Topic Modeling — Time Series

In these lessons, we’re learning about a text analysis method called topic modeling. This method will help us identify the main topics or discourses within a collection of texts or single text that has been separated into smaller text chunks.

Dataset

Trump’s Tweets

I hear that Fake News CNN just reported that I am isolated in the White House wondering out loud “when will life return to normal?” Does anybody really believe that?

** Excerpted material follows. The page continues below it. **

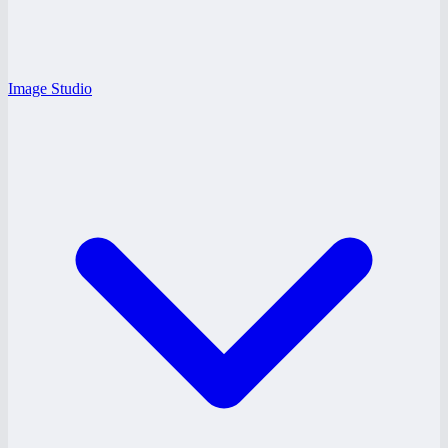
Image Studio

—Donald Trump, March 25th 2020 tweet

In this particular lesson, we’re going to use Little MALLET Wrapper, a Python wrapper for MALLET, to topic model a CSV file of Donald Trump’s tweets and plot the fluctuation of topics over time.


Attention

If you’re working in this Jupyter notebook on your own computer, you’ll need to have both the Java Development Kit and MALLET pre-installed. For set up instructions, please see the previous lesson.

*If you’re working in this Jupyter notebook in the cloud via Binder, then the Java Development Kit and Mallet will already be installed. You’re good to go!

Set MALLET Path

Since Little MALLET Wrapper is a Python package built around MALLET, we first need to tell it where the bigger, Java-based MALLET lives.

We’re going to make a variable called path_to_mallet and assign it the file path of our MALLET program. We need to point it, specifically, to the “mallet” file inside the “bin” folder inside the “mallet-2.0.8” folder.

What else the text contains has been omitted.